Photocatalytic activity experiments
The photocatalytic activities of the samples were evaluated by degradation of Methylene blue (MB) in solution under visible light. A Xe light (500 W xenon lamp, λ > 420 nm) was used as a light source. 10 mg photocatalytic sample was added in a 40 mL MB solution (3 × 10−5 M) under magnetic stirring. The solution was stirred in the dark for 1 hour to reach the adsorption equilibrium before illumination. At fixed time intervals, 3 mL of the mixing suspension was taken out and then was separated by placing a magnet beside the reaction vial followed by pouring out the solution. The solution was measured by UV-vis spectra and the intensity of 665 nm was displayed in the diagram.
Active species trapping test
In experiments to determine the active species in the photocatalytic experiment, 1 mM EDTA-2Na, 1 mM p-benzoquinone (BQ) and 1 mM isopropanol (IPA) were used to capture holes (h+), superoxide radicals (•O2−) and hydroxyl radicals (•OH), respectively. These active species scavengers were added individually during the photocatalytic reaction.

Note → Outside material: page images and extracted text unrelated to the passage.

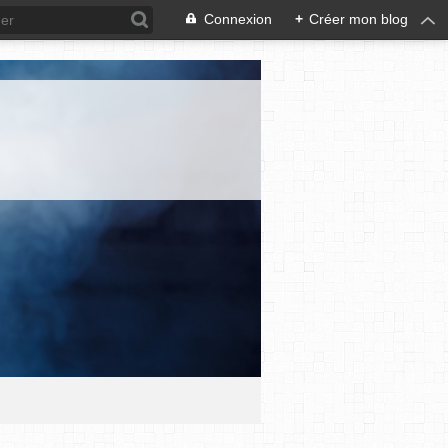
Connexion
+
Créer mon blog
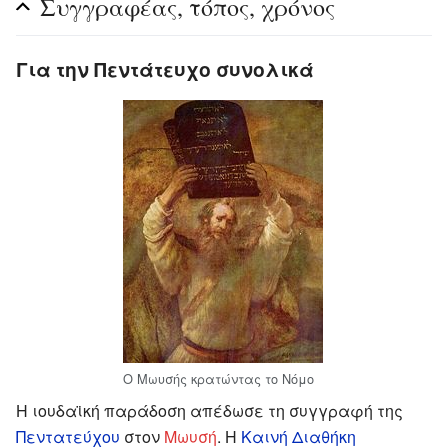
Συγγραφέας, τόπος, χρόνος
Για την Πεντάτευχο συνολικά
Ο Μωυσής κρατώντας το Νόμο
Η ιουδαϊκή παράδοση απέδωσε τη συγγραφή της
Πεντατεύχου
στον
Μωυσή
. Η
Καινή Διαθήκη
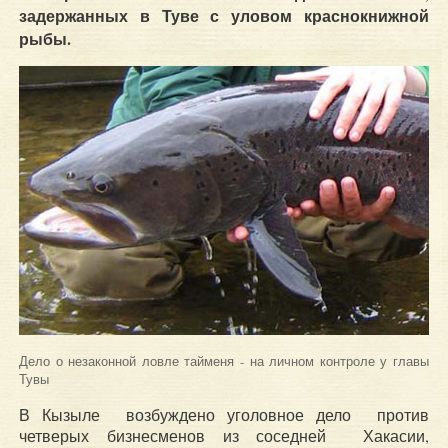
задержанных в Туве с уловом краснокнижной
рыбы.
Дело о незаконной ловле тайменя - на личном контроле у главы
Тувы
В Кызыле возбуждено уголовное дело против
четверых бизнесменов из соседней Хакасии,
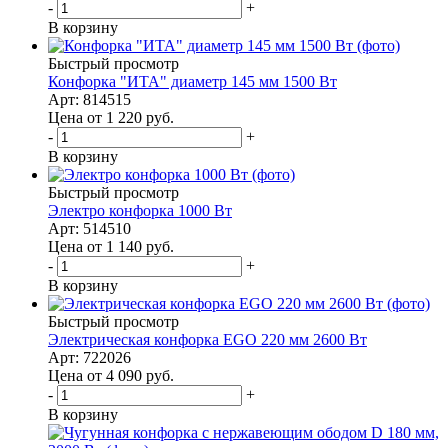
-
+
В корзину
Быстрый просмотр
Конфорка "ИТА" диаметр 145 мм 1500 Вт
Арт: 814515
Цена от 1 220
руб.
-
+
В корзину
Быстрый просмотр
Электро конфорка 1000 Вт
Арт: 514510
Цена от 1 140
руб.
-
+
В корзину
Быстрый просмотр
Электрическая конфорка EGO 220 мм 2600 Вт
Арт: 722026
Цена от 4 090
руб.
-
+
В корзину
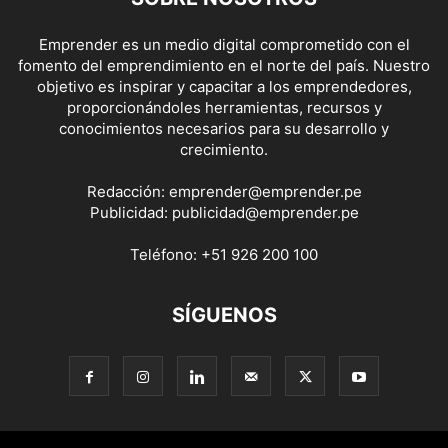
Emprender es un medio digital comprometido con el
fomento del emprendimiento en el norte del país. Nuestro
objetivo es inspirar y capacitar a los emprendedores,
proporcionándoles herramientas, recursos y
conocimientos necesarios para su desarrollo y
crecimiento.
Redacción:
emprender@emprender.pe
Publicidad:
publicidad@emprender.pe
Teléfono:
+51 926 200 100
SÍGUENOS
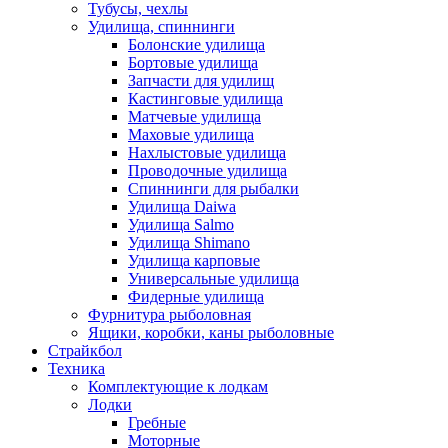
Тубусы, чехлы
Удилища, спиннинги
Болонские удилища
Бортовые удилища
Запчасти для удилищ
Кастинговые удилища
Матчевые удилища
Маховые удилища
Нахлыстовые удилища
Проводочные удилища
Спиннинги для рыбалки
Удилища Daiwa
Удилища Salmo
Удилища Shimano
Удилища карповые
Универсальные удилища
Фидерные удилища
Фурнитура рыболовная
Ящики, коробки, каны рыболовные
Страйкбол
Техника
Комплектующие к лодкам
Лодки
Гребные
Моторные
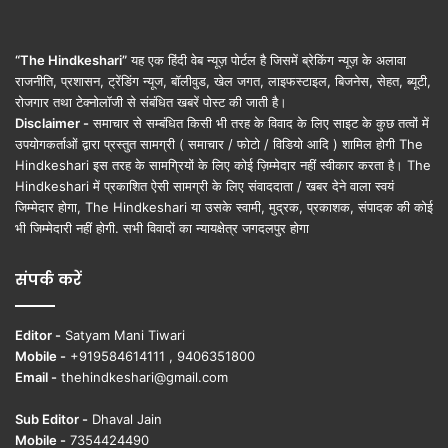
“The Hindkeshari”
यह एक हिंदी वेब न्यूज़ पोर्टल है जिसमें ब्रेकिंग न्यूज़ के अलावा
राजनीति, प्रशासन, ट्रेंडिंग न्यूज, बॉलीवुड, खेल जगत, लाइफस्टाइल, बिजनेस, सेहत, ब्यूटी,
रोजगार तथा टेक्नोलॉजी से संबंधित खबरें पोस्ट की जाती है।
Disclaimer -
समाचार से सम्बंधित किसी भी तरह के विवाद के लिए साइट के कुछ तत्वों में
उपयोगकर्ताओं द्वारा प्रस्तुत सामग्री ( समाचार / फोटो / विडियो आदि ) शामिल होगी The
Hindkeshari इस तरह के सामग्रियों के लिए कोई ज़िम्मेदार नहीं स्वीकार करता है। The
Hindkeshari में प्रकाशित ऐसी सामग्री के लिए संवाददाता / खबर देने वाला स्वयं
जिम्मेदार होगा, The Hindkeshari या उसके स्वामी, मुद्रक, प्रकाशक, संपादक की कोई
भी जिम्मेदारी नहीं होगी. सभी विवादों का न्यायक्षेत्र जगदलपुर होगा
संपर्क करें
Editor -
Satyam Mani Tiwari
Mobile -
+919584614111 , 9406351800
Email -
thehindkeshari@gmail.com
Sub Editor -
Dhaval Jain
Mobile -
7354424490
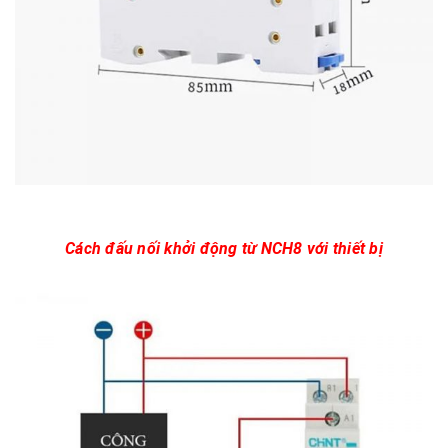
Cách đấu nối khởi động từ NCH8 với thiết bị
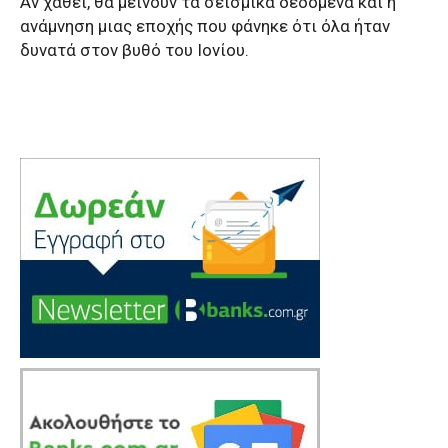
Αν χαθεί, θα μείνουν τα σεισμικά δεδομένα και η
ανάμνηση μιας εποχής που φάνηκε ότι όλα ήταν
δυνατά στον βυθό του Ιονίου.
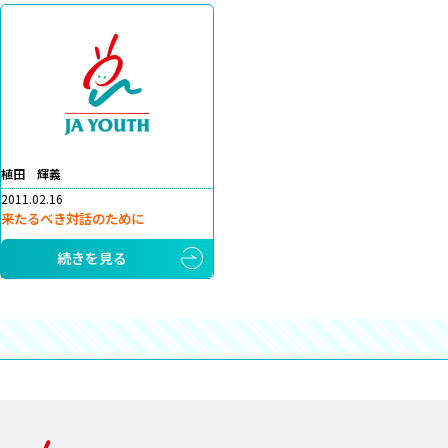
植田 輝義
2011.02.16
来たるべき対話のために
続きを見る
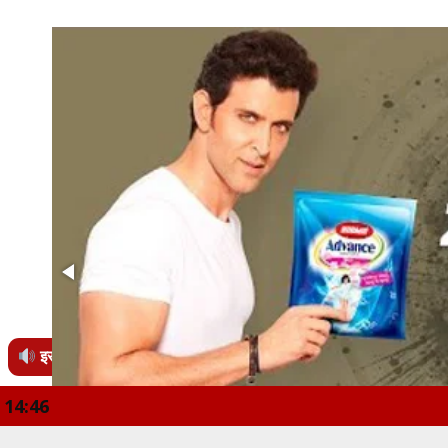
इस खबर को सुनें
14:46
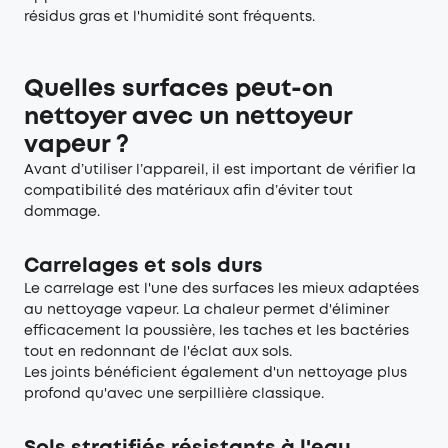
résidus gras et l'humidité sont fréquents.
Quelles surfaces peut-on
nettoyer avec un nettoyeur
vapeur ?
Avant d’utiliser l’appareil, il est important de vérifier la
compatibilité des matériaux afin d’éviter tout
dommage.
Carrelages et sols durs
Le carrelage est l'une des surfaces les mieux adaptées
au nettoyage vapeur. La chaleur permet d'éliminer
efficacement la poussière, les taches et les bactéries
tout en redonnant de l'éclat aux sols.
Les joints bénéficient également d'un nettoyage plus
profond qu'avec une serpillière classique.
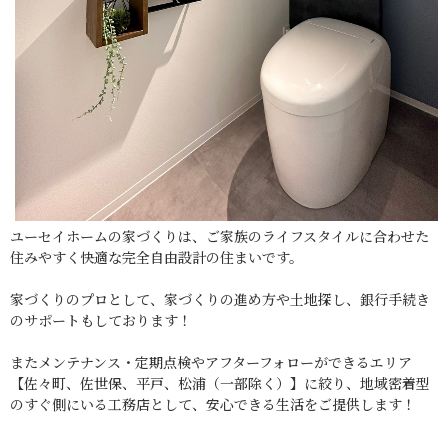
ユーセイホームの家づくりは、ご家族のライフスタイルに合わせた
住みやすく快適な完全自由設計の住まいです。
家づくりのプロとして、家づくりの進め方や土地探し、銀行手続き
のサポートもしております！
またメンテナンス・定期点検やアフターフォローができるエリア
【佐々町、佐世保、平戸、松浦（一部除く）】に絞り、地域密着型
のすぐ側にいる工務店として、安心できる生活をご提供します！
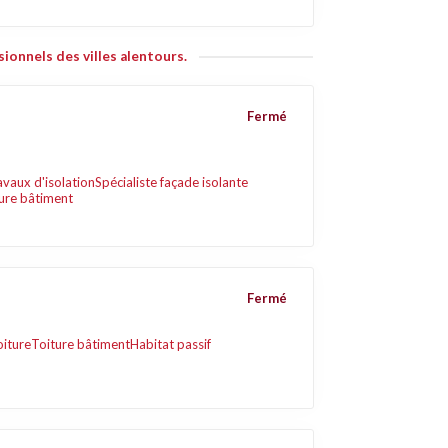
ionnels des villes alentours.
Fermé
avaux d'isolation
Spécialiste façade isolante
ure bâtiment
Fermé
oiture
Toiture bâtiment
Habitat passif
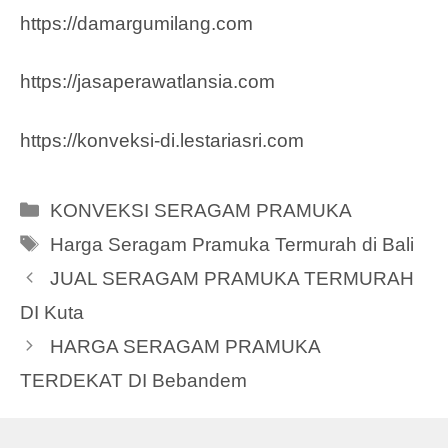
https://damargumilang.com
https://jasaperawatlansia.com
https://konveksi-di.lestariasri.com
Categories
KONVEKSI SERAGAM PRAMUKA
Tags
Harga Seragam Pramuka Termurah di Bali
JUAL SERAGAM PRAMUKA TERMURAH
DI Kuta
HARGA SERAGAM PRAMUKA
TERDEKAT DI Bebandem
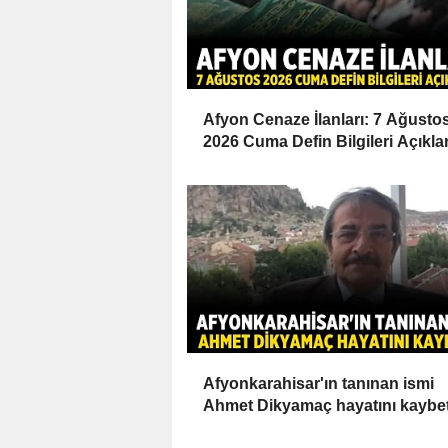
Afyon Cenaze İlanları: 7 Ağusto
2026 Cuma Defin Bilgileri Açıkla
Afyonkarahisar'ın tanınan ismi
Ahmet Dikyamaç hayatını kaybet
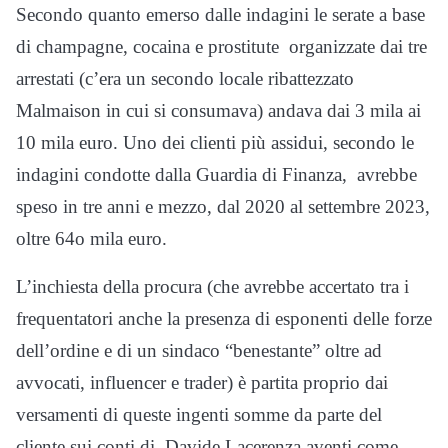
Secondo quanto emerso dalle indagini le serate a base
di champagne, cocaina e prostitute organizzate dai tre
arrestati (c’era un secondo locale ribattezzato
Malmaison in cui si consumava) andava dai 3 mila ai
10 mila euro. Uno dei clienti più assidui, secondo le
indagini condotte dalla Guardia di Finanza, avrebbe
speso in tre anni e mezzo, dal 2020 al settembre 2023,
oltre 64o mila euro.
L’inchiesta della procura (che avrebbe accertato tra i
frequentatori anche la presenza di esponenti delle forze
dell’ordine e di un sindaco “benestante” oltre ad
avvocati, influencer e trader) è partita proprio dai
versamenti di queste ingenti somme da parte del
cliente sui conti di Davide Lacerenza aventi come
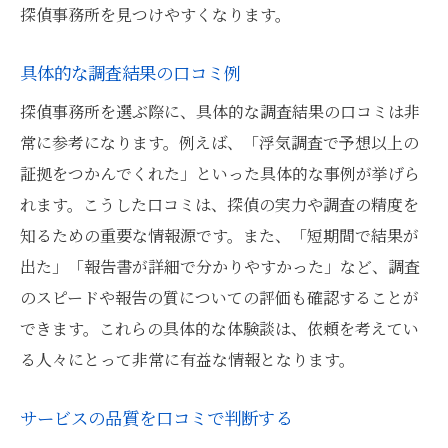
探偵事務所を見つけやすくなります。
具体的な調査結果の口コミ例
探偵事務所を選ぶ際に、具体的な調査結果の口コミは非
常に参考になります。例えば、「浮気調査で予想以上の
証拠をつかんでくれた」といった具体的な事例が挙げら
れます。こうした口コミは、探偵の実力や調査の精度を
知るための重要な情報源です。また、「短期間で結果が
出た」「報告書が詳細で分かりやすかった」など、調査
のスピードや報告の質についての評価も確認することが
できます。これらの具体的な体験談は、依頼を考えてい
る人々にとって非常に有益な情報となります。
サービスの品質を口コミで判断する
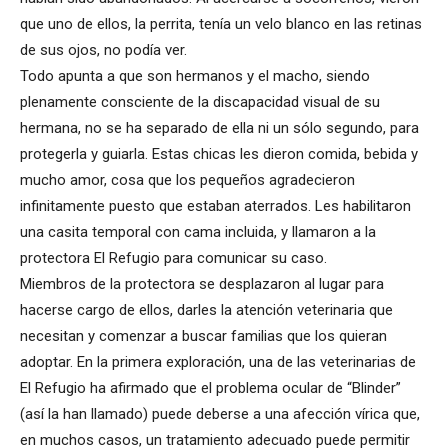
que uno de ellos, la perrita, tenía un velo blanco en las retinas
de sus ojos, no podía ver.
Todo apunta a que son hermanos y el macho, siendo
plenamente consciente de la discapacidad visual de su
hermana, no se ha separado de ella ni un sólo segundo, para
protegerla y guiarla. Estas chicas les dieron comida, bebida y
mucho amor, cosa que los pequeños agradecieron
infinitamente puesto que estaban aterrados. Les habilitaron
una casita temporal con cama incluida, y llamaron a la
protectora El Refugio para comunicar su caso.
Miembros de la protectora se desplazaron al lugar para
hacerse cargo de ellos, darles la atención veterinaria que
necesitan y comenzar a buscar familias que los quieran
adoptar. En la primera exploración, una de las veterinarias de
El Refugio ha afirmado que el problema ocular de “Blinder”
(así la han llamado) puede deberse a una afección vírica que,
en muchos casos, un tratamiento adecuado puede permitir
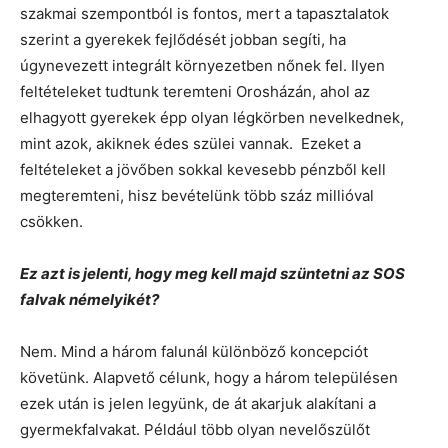
szakmai szempontból is fontos, mert a tapasztalatok
szerint a gyerekek fejlődését jobban segíti, ha
úgynevezett integrált környezetben nőnek fel. Ilyen
feltételeket tudtunk teremteni Orosházán, ahol az
elhagyott gyerekek épp olyan légkörben nevelkednek,
mint azok, akiknek édes szülei vannak. Ezeket a
feltételeket a jövőben sokkal kevesebb pénzből kell
megteremteni, hisz bevételünk több száz millióval
csökken.
Ez azt is jelenti, hogy meg kell majd szüntetni az SOS
falvak némelyikét?
Nem. Mind a három falunál különböző koncepciót
követünk. Alapvető célunk, hogy a három településen
ezek után is jelen legyünk, de át akarjuk alakítani a
gyermekfalvakat. Például több olyan nevelőszülőt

The method of active species trapping experiment was the same as photocatalytic activity experiments.
Electrochemical reactions
Cyclic voltammetry (CV) and linear sweep voltammograms (LSV) was used to evaluate the ORR performance. The catalyst samples were loaded on the glass carbon electrode as the working electrode, a Pt wire was employed as the counter electrode and saturated calomel electrodes as the reference electrode. The working electrode was prepared by mixing 5 mg samples, 5 mg carbon black and 10 μL Nafion solution. The 0.1 M KOH electrolyte was saturated by constant O2 purging. The LSV measurements were scanned at 1600 rpm with a 5 mV•s−1 scan rate. The electrolyte prepared using the photocatalytically treated water was prepared by mixing the treated water and deionized water at 1:1 ratio, and into the mixture added the corresponding amount of KOH.
Results and Discussions
Figure 1 illustrates the synthetic procedures of the magnetic composite photocatalyst. The titania nanosheets were obtained by exfoliation from the layered titanate crystal in a tetrabutylammonium hydroxide solution44. The obtained nanosheets were most single or double layered titania, with a thickness within 1–2 nm (Fig. S1). The iron element was included into the catalyst by introducing the magnetic Fe3O4 nanoparticles45. Graphene oxide (GO) nanosheet was prepared using Hummers methods and the characterizations were displayed in Fig. S2 43. The exfoliated titania sheets (zeta potential −48.5 mV), GO(zeta potential −47.5 mV), and magnetic iron oxide (zeta potential −36.4 mV) were all negatively charged. Upon adding a positively charged PDDA, the four precursor component of the magnetic catalyst flocculated out of the solution because of electrostatic attractions. Afterward, the precipitation was annealed at 300 °C for 1 h in air to obtain the composite catalyst.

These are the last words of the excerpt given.